• Aim of the task: Every line of the material that includes the word "cuchilla" is to be shown.

• Material for this task:

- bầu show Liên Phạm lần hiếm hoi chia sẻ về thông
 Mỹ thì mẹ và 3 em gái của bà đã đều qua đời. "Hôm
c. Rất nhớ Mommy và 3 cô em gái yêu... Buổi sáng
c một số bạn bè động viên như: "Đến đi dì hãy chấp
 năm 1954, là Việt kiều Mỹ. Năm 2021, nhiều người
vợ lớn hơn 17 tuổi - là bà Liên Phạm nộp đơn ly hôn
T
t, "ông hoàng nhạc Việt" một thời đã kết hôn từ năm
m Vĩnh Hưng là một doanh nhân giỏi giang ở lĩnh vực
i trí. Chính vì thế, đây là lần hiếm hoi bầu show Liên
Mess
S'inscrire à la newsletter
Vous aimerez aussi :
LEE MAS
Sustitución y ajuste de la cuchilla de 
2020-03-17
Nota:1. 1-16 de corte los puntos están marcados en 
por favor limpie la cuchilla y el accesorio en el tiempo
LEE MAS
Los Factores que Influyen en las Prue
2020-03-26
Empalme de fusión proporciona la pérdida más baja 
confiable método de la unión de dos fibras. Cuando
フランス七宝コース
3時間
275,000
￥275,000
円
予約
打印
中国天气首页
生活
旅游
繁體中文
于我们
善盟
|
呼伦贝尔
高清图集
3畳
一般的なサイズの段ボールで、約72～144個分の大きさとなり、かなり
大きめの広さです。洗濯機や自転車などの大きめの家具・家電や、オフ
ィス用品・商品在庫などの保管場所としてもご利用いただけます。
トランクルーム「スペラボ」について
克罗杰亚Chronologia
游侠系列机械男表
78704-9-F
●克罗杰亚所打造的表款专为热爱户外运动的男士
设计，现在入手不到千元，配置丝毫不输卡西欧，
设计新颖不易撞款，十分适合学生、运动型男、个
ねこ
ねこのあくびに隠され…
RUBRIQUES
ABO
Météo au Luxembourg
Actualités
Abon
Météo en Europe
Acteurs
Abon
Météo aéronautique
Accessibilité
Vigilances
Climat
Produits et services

• Your response:
Sustitución y ajuste de la cuchilla de 
por favor limpie la cuchilla y el accesorio en el tiempo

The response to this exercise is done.